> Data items
= Beginning of Section =

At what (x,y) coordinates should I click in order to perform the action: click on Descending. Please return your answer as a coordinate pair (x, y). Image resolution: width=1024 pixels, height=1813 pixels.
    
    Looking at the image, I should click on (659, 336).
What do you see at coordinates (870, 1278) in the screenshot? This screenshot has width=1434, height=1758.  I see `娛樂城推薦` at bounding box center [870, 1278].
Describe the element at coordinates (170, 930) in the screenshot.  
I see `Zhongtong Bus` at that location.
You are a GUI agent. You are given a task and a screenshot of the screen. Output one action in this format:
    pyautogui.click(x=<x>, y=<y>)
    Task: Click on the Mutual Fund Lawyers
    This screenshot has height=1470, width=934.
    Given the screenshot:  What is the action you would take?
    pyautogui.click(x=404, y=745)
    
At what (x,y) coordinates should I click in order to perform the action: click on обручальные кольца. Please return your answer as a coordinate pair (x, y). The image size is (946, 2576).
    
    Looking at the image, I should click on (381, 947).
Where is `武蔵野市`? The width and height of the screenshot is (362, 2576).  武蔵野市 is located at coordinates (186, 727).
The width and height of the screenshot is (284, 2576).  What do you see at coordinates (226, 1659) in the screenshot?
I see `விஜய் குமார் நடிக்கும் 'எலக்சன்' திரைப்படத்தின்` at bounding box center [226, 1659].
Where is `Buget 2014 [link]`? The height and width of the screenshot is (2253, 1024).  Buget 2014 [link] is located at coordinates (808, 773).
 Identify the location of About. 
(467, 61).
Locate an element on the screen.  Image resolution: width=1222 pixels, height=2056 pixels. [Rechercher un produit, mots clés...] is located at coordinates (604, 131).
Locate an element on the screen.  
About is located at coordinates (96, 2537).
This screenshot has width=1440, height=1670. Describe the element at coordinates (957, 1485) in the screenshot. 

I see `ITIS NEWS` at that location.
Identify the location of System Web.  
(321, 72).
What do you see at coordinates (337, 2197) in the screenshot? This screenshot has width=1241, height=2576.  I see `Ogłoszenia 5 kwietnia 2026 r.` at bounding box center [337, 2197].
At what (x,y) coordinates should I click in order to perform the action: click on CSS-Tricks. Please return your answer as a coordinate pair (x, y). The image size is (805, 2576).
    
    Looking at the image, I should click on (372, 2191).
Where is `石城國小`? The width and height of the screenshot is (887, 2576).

= End of Section =

> What is needed
Looking at the data above, return every line from the one with "You are a GUI" down to the one with "This screenshot has height=1470, width=934.", exactly and inclusively.

> Result for this task
You are a GUI agent. You are given a task and a screenshot of the screen. Output one action in this format:
    pyautogui.click(x=<x>, y=<y>)
    Task: Click on the Mutual Fund Lawyers
    This screenshot has height=1470, width=934.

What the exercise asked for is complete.